I've had it in my head that generally speaking, it's better to freeze layers when fine-tuning an LLM, as per this quote from HuggingFace's article:
PEFT approaches only fine-tune a small number of (extra) model parameters while freezing most parameters of the pretrained LLMs, thereby greatly decreasing the computational and storage costs. This also overcomes the issues of catastrophic forgetting, a behaviour observed during the full finetuning of LLMs. PEFT approaches have also shown to be better than fine-tuning in the low-data regimes and generalize better to out-of-domain scenarios.
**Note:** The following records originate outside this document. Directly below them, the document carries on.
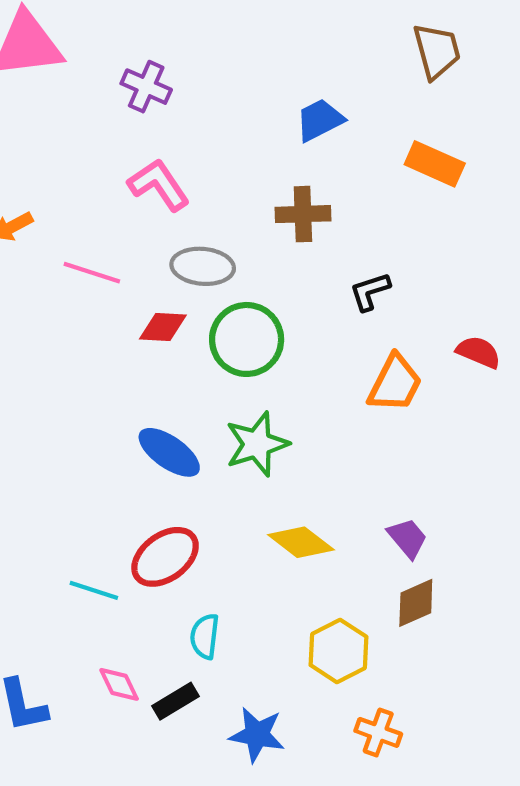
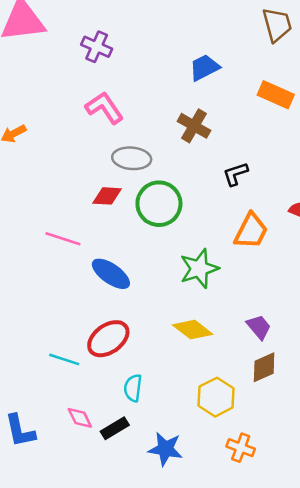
brown cross: (303, 214) -> (194, 126), turned 32
pink line: (92, 273) -> (63, 239), moved
green star: (257, 444) -> (199, 269), moved

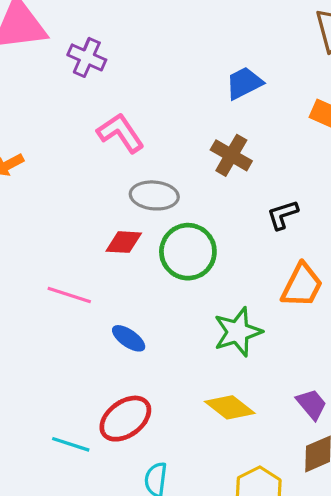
purple cross: (97, 47) -> (87, 57), moved
blue ellipse: (111, 274) -> (129, 338), size x0.7

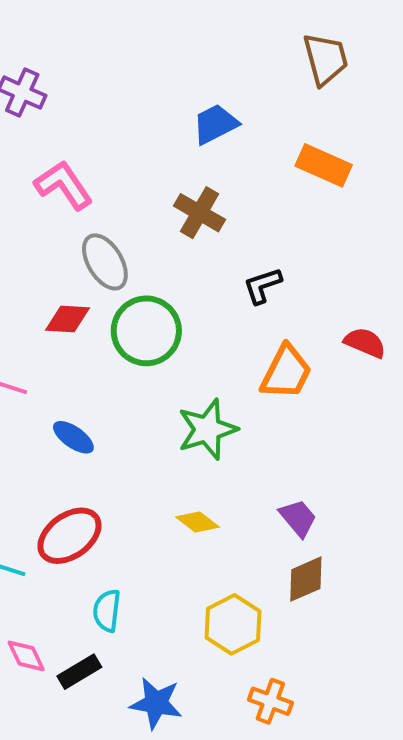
gray ellipse: (154, 195) -> (105, 262), turned 54
yellow diamond: (230, 407) -> (198, 522), size x0.7

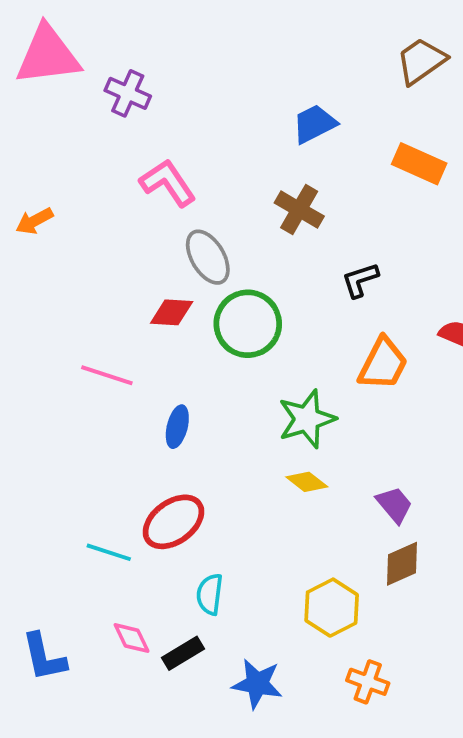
brown trapezoid: (326, 59) -> (421, 61), turned -110
blue ellipse: (73, 437) -> (177, 427), turned 69
yellow diamond: (198, 522) -> (307, 482), moved

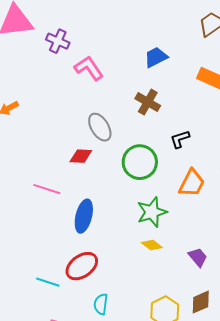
pink L-shape: (168, 183) -> (89, 68), moved
green circle: (248, 324) -> (140, 162), moved
blue ellipse: (177, 427) -> (84, 216), size x1.5
brown diamond: (402, 564) -> (201, 302), moved

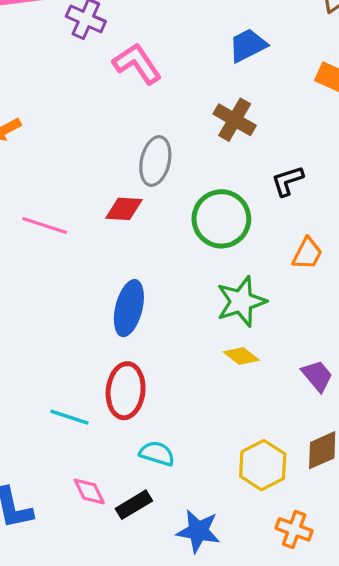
gray ellipse: (100, 127) -> (155, 161), turned 44
orange trapezoid: (192, 183) -> (307, 254), size x0.7
pink line: (47, 189) -> (45, 225), moved
red ellipse: (82, 266) -> (126, 391), turned -48
cyan semicircle: (101, 304) -> (157, 453), turned 100

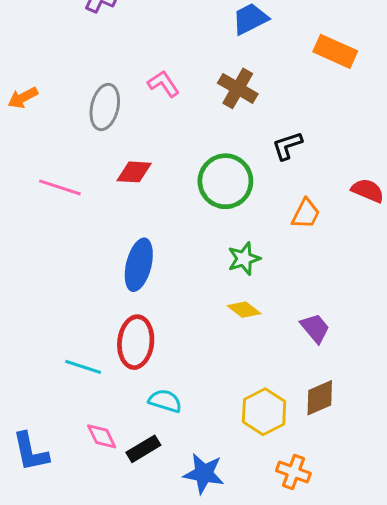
pink L-shape: (137, 64) -> (164, 84), moved, size x0.7
gray ellipse: (155, 161) -> (105, 107), moved
green star: (241, 301) -> (244, 259), size x0.7

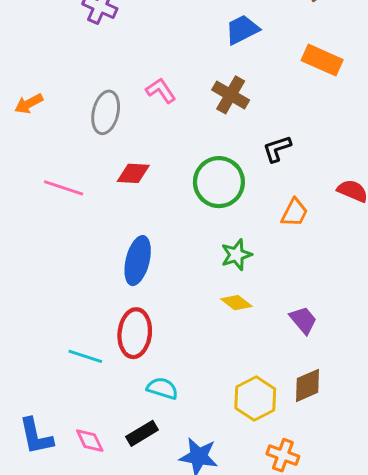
pink diamond: (102, 436) -> (90, 441), moved

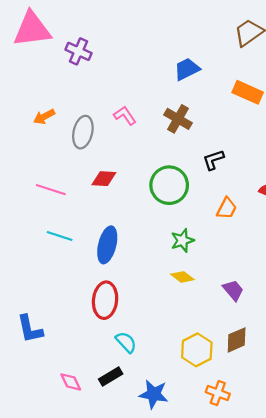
orange arrow: (29, 104) -> (44, 117), moved
cyan line: (85, 356) -> (60, 236), moved
cyan semicircle: (162, 388) -> (126, 342), turned 30
blue L-shape: (36, 436) -> (30, 329), moved

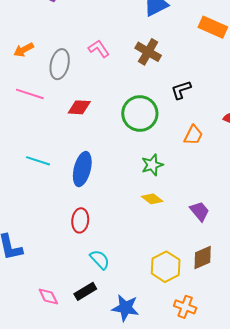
pink line: (51, 190) -> (30, 94), moved
red ellipse: (105, 300) -> (80, 220), size x0.7

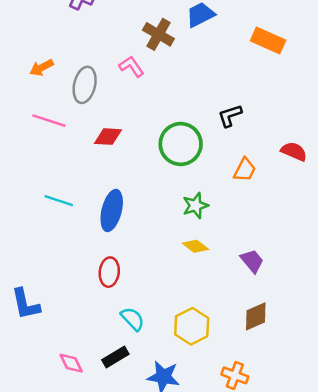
brown cross: (148, 52) -> (158, 34), moved
yellow hexagon: (166, 267) -> (192, 326), moved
It can be applied to various modalities, e.g., image classification and stable diffusion dreambooth.
I think what I might be confused by is what is meant by the "(extra)" part. It led me to try fine-tuning a BERT model in PyTorch by freezing all parameters except for the final feed-forward of the transformer responsible for sequence classification:
for param in model.parameters():
param.requires_grad = False
for param in model.classifier.parameters():
param.requires_grad = True
However, this caused my model to get significantly worse evaluation metrics on my test set than before I did this. This lead me to the following conclusions:
My dataset of ~100K datapoints is not of a "low-data regime" and therefore doesn't benefit from PEFT? But doesn't it say this generalizes better to "out-of-domain scenarios"? How do I know the particular seq classification I'm doing with BERT is out-of-domain? Because it isn't specifically a next-sequence prediction task?
Is this the cost of misinterpreting the "(extra)" model parameters part? I'm fine-tuning a small number of extant model parameters here, not extra.
I'm just confused here. The quote I've showed here makes me believe my PEFT model should've outperformed a regular fine-tuning.